> What to produce
The answer should be one number only, namely how many lines of the records hold the word "januari".

(Stored data entries)
────

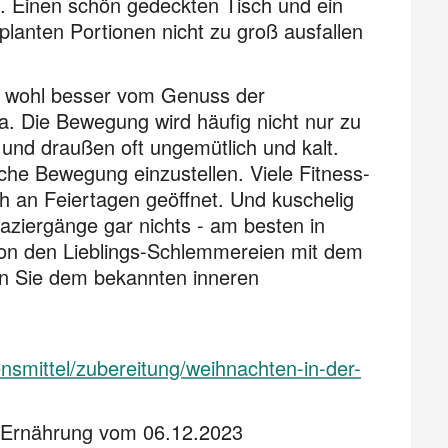
 Einen schön gedeckten Tisch und ein
planten Portionen nicht zu groß ausfallen
h wohl besser vom Genuss der
a. Die Bewegung wird häufig nicht nur zu
t und draußen oft ungemütlich und kalt.
he Bewe­gung einzustellen. Viele Fitness-
h an Feiertagen geöffnet. Und kuschelig
aziergänge gar nichts - am besten in
on den Lieblings-Schlemmereien mit dem
n Sie dem bekannten inneren
nsmittel/zubereitung/weihnachten-in-der-
 Ernährung vom 06.12.2023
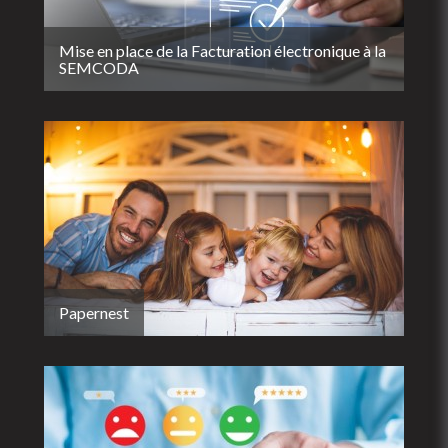
Mise en place de la Facturation électronique à la
SEMCODA
Papernest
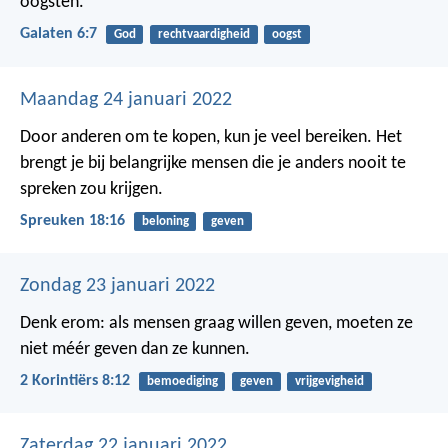
oogsten.
Galaten 6:7
God
rechtvaardigheid
oogst
Maandag 24 januari 2022
Door anderen om te kopen, kun je veel bereiken.
Het
brengt je bij belangrijke mensen die je anders nooit te
spreken zou krijgen.
Spreuken 18:16
beloning
geven
Zondag 23 januari 2022
Denk erom: als mensen graag willen geven, moeten ze
niet méér geven dan ze kunnen.
2 Korintiërs 8:12
bemoediging
geven
vrijgevigheid
Zaterdag 22 januari 2022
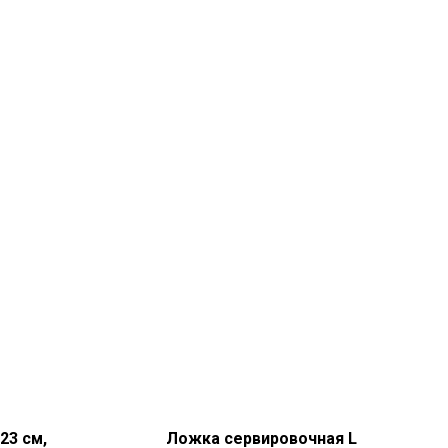
23 см,
Ложка сервировочная L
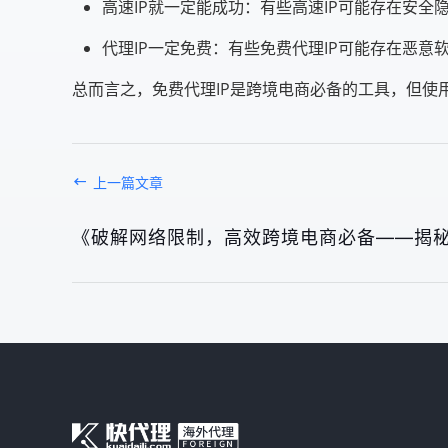
高速IP就一定能成功：有些高速IP可能存在安全
代理IP一定免费：有些免费代理IP可能存在恶意
总而言之，免费代理IP是跨境电商必备的工具，但使
上一篇文章
《破解网络限制，高效跨境电商必备——揭秘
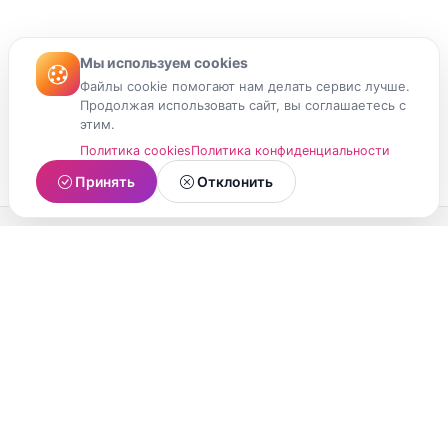
Мы используем cookies
Файлы cookie помогают нам делать сервис лучше.
Продолжая использовать сайт, вы соглашаетесь с
этим.
Политика cookies
Политика конфиденциальности
Принять
Отклонить
МойМомент
Социальная сеть из Республики Карелия.
Делитесь яркими моментами вашей жизни с
друзьями и близкими.
О проекте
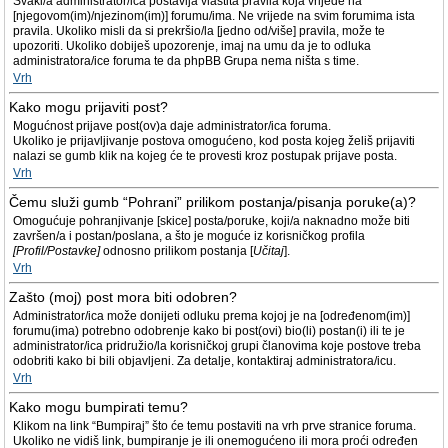
Svaki/a administrator/ica postavlja vlastita pravila koja vrijede na
[njegovom(im)/njezinom(im)] forumu/ima. Ne vrijede na svim forumima ista
pravila. Ukoliko misli da si prekršio/la [jedno od/više] pravila, može te
upozoriti. Ukoliko dobiješ upozorenje, imaj na umu da je to odluka
administratora/ice foruma te da phpBB Grupa nema ništa s time.
Vrh
Kako mogu prijaviti post?
Mogućnost prijave post(ov)a daje administrator/ica foruma.
Ukoliko je prijavljivanje postova omogućeno, kod posta kojeg želiš prijaviti
nalazi se gumb klik na kojeg će te provesti kroz postupak prijave posta.
Vrh
Čemu služi gumb “Pohrani” prilikom postanja/pisanja poruke(a)?
Omogućuje pohranjivanje [skice] posta/poruke, koji/a naknadno može biti
završen/a i postan/poslana, a što je moguće iz korisničkog profila
[Profil/Postavke]
odnosno prilikom postanja [
Učitaj
].
Vrh
Zašto (moj) post mora biti odobren?
Administrator/ica može donijeti odluku prema kojoj je na [određenom(im)]
forumu(ima) potrebno odobrenje kako bi post(ovi) bio(li) postan(i) ili te je
administrator/ica pridružio/la korisničkoj grupi članovima koje postove treba
odobriti kako bi bili objavljeni. Za detalje, kontaktiraj administratora/icu.
Vrh
Kako mogu bumpirati temu?
Klikom na link “Bumpiraj” što će temu postaviti na vrh prve stranice foruma.
Ukoliko ne vidiš link, bumpiranje je ili onemogućeno ili mora proći određen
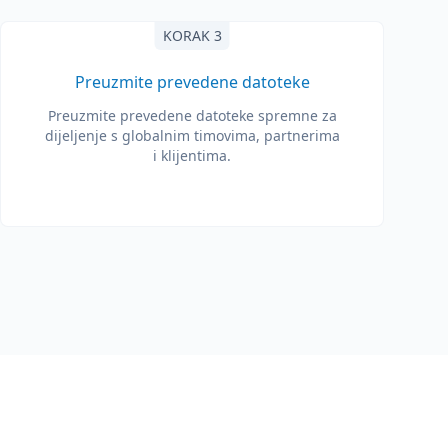
KORAK 3
Preuzmite prevedene datoteke
Preuzmite prevedene datoteke spremne za
dijeljenje s globalnim timovima, partnerima
i klijentima.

────

> Result
3